I know this is an old question, but I've just had the same problem and I've spent some time to figure out the solution, so I'd like to share a more detailed solution.

Like Aayush Mall said, you'll need the PersistentVolume and PersistentVolumeClaim objects to create the volume and then link it to the pod (preferably via a Deployment object).

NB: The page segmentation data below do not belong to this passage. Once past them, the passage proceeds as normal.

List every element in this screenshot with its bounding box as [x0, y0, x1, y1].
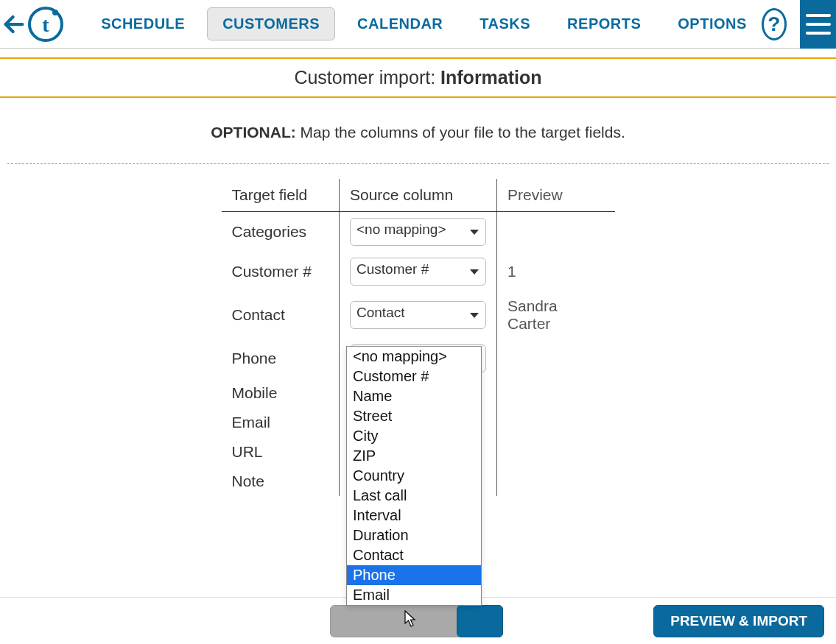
header-target: Target field	[222, 179, 340, 212]
instructions-label: OPTIONAL:	[211, 124, 296, 141]
dropdown-option[interactable]: Last call	[347, 486, 481, 506]
source-select[interactable]: <no mapping>	[350, 218, 486, 246]
svg-point-2	[52, 10, 58, 15]
page-title-prefix: Customer import:	[294, 67, 440, 88]
source-cell: <no mapping>	[340, 212, 497, 252]
help-button[interactable]: ?	[762, 8, 787, 40]
app-logo: t	[27, 6, 64, 43]
table-row: ContactContactSandra Carter	[222, 291, 615, 339]
preview-value	[497, 408, 615, 437]
target-field-label: Customer #	[222, 252, 340, 291]
divider	[7, 163, 829, 164]
nav-customers[interactable]: CUSTOMERS	[207, 7, 335, 40]
dropdown-option[interactable]: Phone	[347, 565, 481, 585]
table-row: Categories<no mapping>	[222, 212, 615, 252]
preview-value	[497, 212, 615, 252]
target-field-label: Mobile	[222, 378, 340, 408]
target-field-label: URL	[222, 437, 340, 467]
hamburger-icon	[806, 14, 831, 17]
preview-value	[497, 378, 615, 408]
header-source: Source column	[340, 179, 497, 212]
dropdown-option[interactable]: City	[347, 426, 481, 446]
nav-schedule[interactable]: SCHEDULE	[86, 8, 200, 40]
arrow-left-icon	[1, 12, 27, 37]
dropdown-option[interactable]: Name	[347, 386, 481, 406]
back-button[interactable]	[0, 12, 27, 37]
nav-calendar[interactable]: CALENDAR	[343, 8, 457, 40]
page-title-bar: Customer import: Information	[0, 57, 836, 98]
source-dropdown-open[interactable]: <no mapping>Customer #NameStreetCityZIPC…	[346, 346, 482, 606]
preview-import-button[interactable]: PREVIEW & IMPORT	[653, 605, 824, 637]
instructions-text: Map the columns of your file to the targ…	[296, 124, 625, 141]
instructions: OPTIONAL: Map the columns of your file t…	[7, 124, 829, 141]
svg-text:t: t	[42, 13, 49, 36]
target-field-label: Note	[222, 467, 340, 496]
target-field-label: Categories	[222, 212, 340, 252]
target-field-label: Email	[222, 408, 340, 437]
nav-tasks[interactable]: TASKS	[465, 8, 545, 40]
nav-reports[interactable]: REPORTS	[552, 8, 656, 40]
target-field-label: Phone	[222, 339, 340, 378]
preview-value: 1	[497, 252, 615, 291]
source-select[interactable]: Contact	[350, 301, 486, 329]
preview-value	[497, 339, 615, 378]
menu-button[interactable]	[800, 0, 836, 49]
nav-options[interactable]: OPTIONS	[663, 8, 762, 40]
source-cell: Contact	[340, 291, 497, 339]
dropdown-option[interactable]: Duration	[347, 526, 481, 545]
source-cell: Customer #	[340, 252, 497, 291]
dropdown-option[interactable]: Contact	[347, 545, 481, 565]
top-nav: t SCHEDULE CUSTOMERS CALENDAR TASKS REPO…	[0, 0, 836, 49]
dropdown-option[interactable]: Customer #	[347, 367, 481, 386]
dropdown-option[interactable]: Email	[347, 585, 481, 605]
preview-value: Sandra Carter	[497, 291, 615, 339]
preview-value	[497, 467, 615, 496]
table-row: Customer #Customer #1	[222, 252, 615, 291]
footer-button-mid[interactable]	[457, 605, 503, 637]
dropdown-option[interactable]: Interval	[347, 506, 481, 526]
logo-icon: t	[27, 6, 64, 43]
source-select[interactable]: Customer #	[350, 258, 486, 286]
page-title: Information	[440, 67, 542, 88]
dropdown-option[interactable]: Country	[347, 466, 481, 486]
help-icon: ?	[767, 13, 780, 36]
dropdown-option[interactable]: <no mapping>	[347, 347, 481, 367]
preview-value	[497, 437, 615, 467]
dropdown-option[interactable]: ZIP	[347, 446, 481, 466]
target-field-label: Contact	[222, 291, 340, 339]
dropdown-option[interactable]: Street	[347, 406, 481, 426]
header-preview: Preview	[497, 179, 615, 212]
nav-items: SCHEDULE CUSTOMERS CALENDAR TASKS REPORT…	[86, 7, 762, 40]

Basically, The PersistentVolume would define how and where the volume would be stored in the host and the PersistentVolumeClaim would define the constraints to bind the volume to some container.

From the docs:

A PersistentVolume (PV) is a piece of storage in the cluster that has been provisioned by an administrator or dynamically provisioned using Storage Classes. It is a resource in the cluster just like a node is a cluster resource. PVs are volume plugins like Volumes, but have a lifecycle independent of any individual Pod that uses the PV. This API object captures the details of the implementation of the storage, be that NFS, iSCSI, or a cloud-provider-specific storage system.

A PersistentVolumeClaim (PVC) is a request for storage by a user. It is similar to a Pod. Pods consume node resources and PVCs consume PV resources. Pods can request specific levels of resources (CPU and Memory). Claims can request specific size and access modes (e.g., they can be mounted ReadWriteOnce, ReadOnlyMany or ReadWriteMany, see AccessModes).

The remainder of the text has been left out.